▶ Problem requirements:
Each line of the listing that includes the string "справу" needs to be located and copied.

▶ Exercise data:
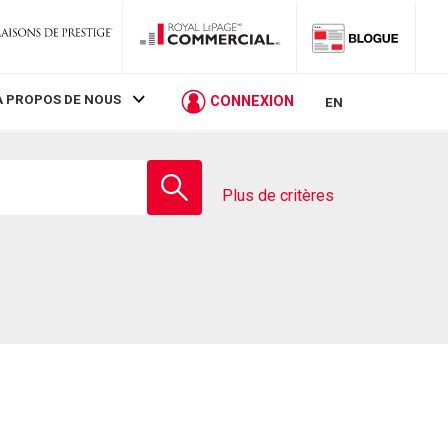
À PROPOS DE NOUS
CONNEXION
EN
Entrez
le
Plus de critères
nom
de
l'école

--

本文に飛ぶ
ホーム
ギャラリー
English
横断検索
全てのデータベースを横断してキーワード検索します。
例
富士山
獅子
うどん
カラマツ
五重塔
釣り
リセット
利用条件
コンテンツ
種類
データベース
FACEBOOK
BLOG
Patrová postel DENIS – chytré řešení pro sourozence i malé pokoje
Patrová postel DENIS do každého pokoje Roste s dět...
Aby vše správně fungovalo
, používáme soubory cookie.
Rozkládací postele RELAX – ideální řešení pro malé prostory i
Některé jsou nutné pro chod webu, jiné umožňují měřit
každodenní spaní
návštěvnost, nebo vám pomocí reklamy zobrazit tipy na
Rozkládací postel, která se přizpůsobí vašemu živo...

...

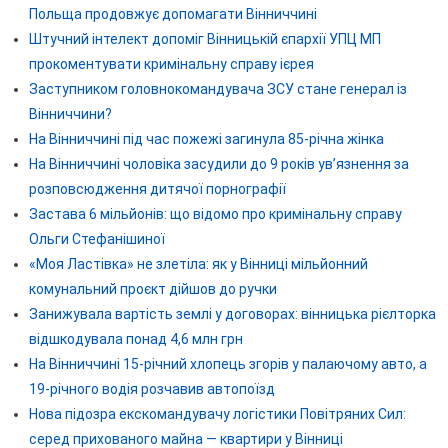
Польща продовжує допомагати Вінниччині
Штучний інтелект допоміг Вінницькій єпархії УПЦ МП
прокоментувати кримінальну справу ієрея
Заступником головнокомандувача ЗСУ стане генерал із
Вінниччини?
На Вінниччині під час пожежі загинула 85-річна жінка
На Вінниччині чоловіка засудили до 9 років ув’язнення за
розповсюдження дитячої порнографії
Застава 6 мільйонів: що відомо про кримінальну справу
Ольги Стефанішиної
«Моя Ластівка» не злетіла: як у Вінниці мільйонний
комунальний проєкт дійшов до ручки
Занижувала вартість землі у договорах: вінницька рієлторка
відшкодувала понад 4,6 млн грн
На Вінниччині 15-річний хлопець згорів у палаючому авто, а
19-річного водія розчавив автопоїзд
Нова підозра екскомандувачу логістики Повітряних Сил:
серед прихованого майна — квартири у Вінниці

▶ Solution for this task:
прокоментувати кримінальну справу ієрея
Застава 6 мільйонів: що відомо про кримінальну справу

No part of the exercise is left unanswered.